The Rise of Vigilantes
I have a college best friend who is a media person, working with a radio station in Tacloban City renowned for taking up controversial topics and for being some kind of a court-of-last-resort for the desperate and the helpless. This radio station lost their main commentator (Kuya Monching Noblejas) to a gunman a few years back. The buzz was that the killing was ordered by some powerful businessman who felt aggrieved at having his reputation dragged across the coals of public opinion. I think the same circumstances pervade the other murders.
Over dinner and red wine a few days ago, we expressed concern for our friend – concerns which she shrugged off as part of the hazards of the profession. She did share, however, that the string of murders has made them more responsible; they now make sure they have the facts before spewing vitriol and damning someone on air. She conceded that in the past, they tended to shoot from the hip even when the facts and the circumstances were not clear.
Yes, they are killing media people in this country, there is no doubt about this. However, I refuse to be simplistic in my analysis and conveniently lay the blame at the military or the government. If the government has made it a policy to kill people who are vehemently against it, there would be very few media people left breathing. The string of murders is a complicated social phenomenon and the full solution cannot be found in the halls of power in this country regardless of the tough talk and the number of strongly-worded directives from Malacanang or Fort Aguinaldo. However, I do agree that it is the job of government to do something about this problem and it is a challenge that it must address.
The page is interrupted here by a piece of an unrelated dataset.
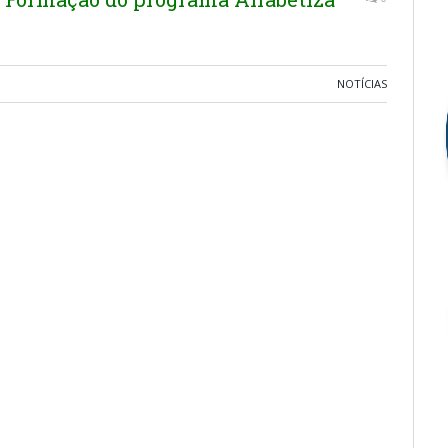
NOTÍCIAS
I do not know if media intended this to be, but media is a powerful entity in this country and in fact, I think the dividing line between media and politics is now hairline. Some politicians dabble as media people and many media people fancy themselves as politicians, in some cases –often justified - better than the politicians. But what makes media’s power more potent is that they have within their means the capability to make or unmake anyone. And this power has become a curse or a blessing, depending on a number of factors.
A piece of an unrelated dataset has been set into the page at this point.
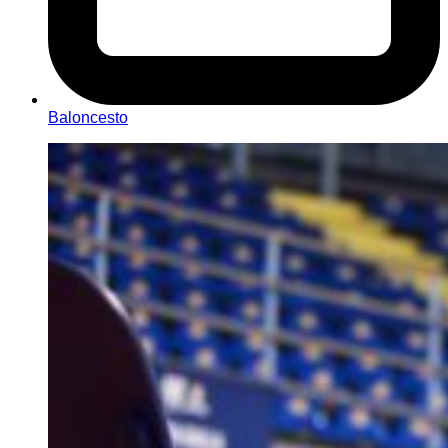
Baloncesto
I am not saying that the victims of the senseless killings are to be blamed for their deaths. I maintain that no one, bar none, deserves to have his or her life snuffed out; specially under such irrational circumstances. I am not even suggesting that the victims were irresponsible media people. All I am saying is that there is something in our current social structures that breed and mitigate this climate of murder.
It does seem that some kind of vigilante mentality is taking roots in our culture, borne out of some breakdown in the justice system and the haste to render judgment. It’s a vicious cycle that feeds on desperation, helplessness, greed, commercialization of media, etc. If we want to address it, we must address it at its roots. What is fueling this vigilante mentality in our culture?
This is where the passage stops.